Similar issues even with just 2 DIMMs with some XMP/EXPO profiles not working on AMD systems because of board/CPU limits. It should technically work, but for whatever reason it just can’t handle it and speeds need to be dropped or the timings loosened a bit even though the RMA itself is rated for that.

Not that the higher speeds are even necessary for 90% of users outside extreme overclocking. DDR5 6000 is basically where you reach diminishing returns anyway, and that’s often where that limit seems to appear.

Avid Amoeba@lemmy.ca · 25 days ago

Ugh. And as far as I’m reading, we’re hitting limits with the connectors and interconnects so the next iteration up might require some type of CAMM interface. 😔

NullPointerException@programming.dev · 24 days ago

The software should inform the user to run atleast 10 passes in the UI

zorflieg@lemmy.world · 25 days ago

This post doesn’t benefit me at all but I love how long it is.

Avid Amoeba@lemmy.ca · edit-2 25 days ago

Let me tell you about diagnosing a reproducible crash on that 5950X system after swapping the RAM with verified good modules. An issue I only discovered because I decided to warm myself using Folding@home for a couple of cold days while my building was switching the central heating on. 😂

ZeDoTelhado@lemmy.world · 25 days ago

That is some good info here. My HDD is totally fine (checked it very recently actually), as for the ram last time I checked was ok, but can check again to be sure

Avid Amoeba@lemmy.ca · 25 days ago

Check my edit.

ZeDoTelhado@lemmy.world · 25 days ago

That is some crazy story right there. I do know for a fact that memtest needs multiple passes. But in my case the machine only has 1 stick of ram (used to have 2, one died). I will probably do a memtest overnight and get at you tomorrow.

halcyoncmdr@lemmy.world · 25 days ago

(used to have 2, one died)

That would make me immediately look to the RAM as the possible source or corruption. If it used to be a matched pair and one stick died, the odds of the other being on its way out are MUCH higher than normal. I would never trust that matched stick.
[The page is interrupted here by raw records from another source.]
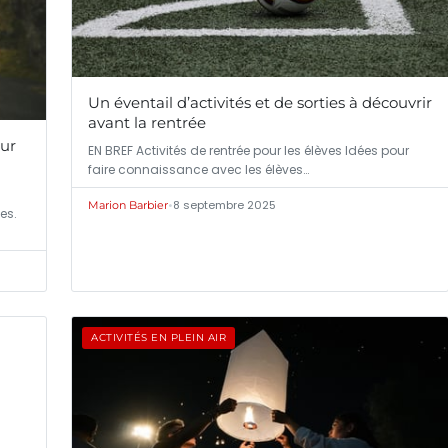
Un éventail d’activités et de sorties à découvrir
avant la rentrée
our
EN BREF Activités de rentrée pour les élèves Idées pour
faire connaissance avec les élèves…
•
8 septembre 2025
Marion Barbier
es.
ACTIVITÉS EN PLEIN AIR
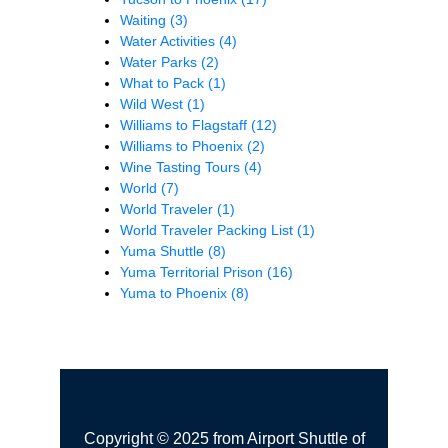
Waiting
(3)
Water Activities
(4)
Water Parks
(2)
What to Pack
(1)
Wild West
(1)
Williams to Flagstaff
(12)
Williams to Phoenix
(2)
Wine Tasting Tours
(4)
World
(7)
World Traveler
(1)
World Traveler Packing List
(1)
Yuma Shuttle
(8)
Yuma Territorial Prison
(16)
Yuma to Phoenix
(8)
Copyright © 2025 from Airport Shuttle of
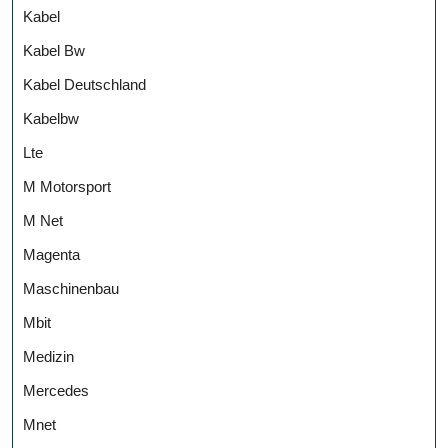
Kabel
Kabel Bw
Kabel Deutschland
Kabelbw
Lte
M Motorsport
M Net
Magenta
Maschinenbau
Mbit
Medizin
Mercedes
Mnet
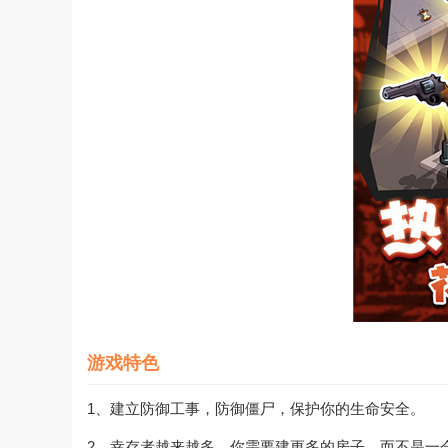
游戏特色
1、建立防御工事，防御僵尸，保护你的生命安全。
2、幸存者越来越多，你需要建更多的房子，而不是一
ZeDoTelhado@lemmy.world · 25 days ago

Finished an all nighter memtest with a total of 12 passes. All good on the ram side

Avid Amoeba@lemmy.ca · edit-2 25 days ago

Condolences, you just switched to Ultra-Violence.

halcyoncmdr@lemmy.world · 25 days ago

Crazy, thought for sure it would fail testing.

Still wouldn’t trust it personally after a failed stick from a matched pair regardless of what the test says though.

Avid Amoeba@lemmy.ca · edit-2 25 days ago

Yeah. But it could be the board that burned it. But yeah, dead RAM is bad news, something is likely up. If I had data corruption and RAM didn’t show errors I’d begin swapping components. If the machine is cheap and swapping components would be too expensive or impractical, I’d swap the machine for another, like a cheap second hand Dell box.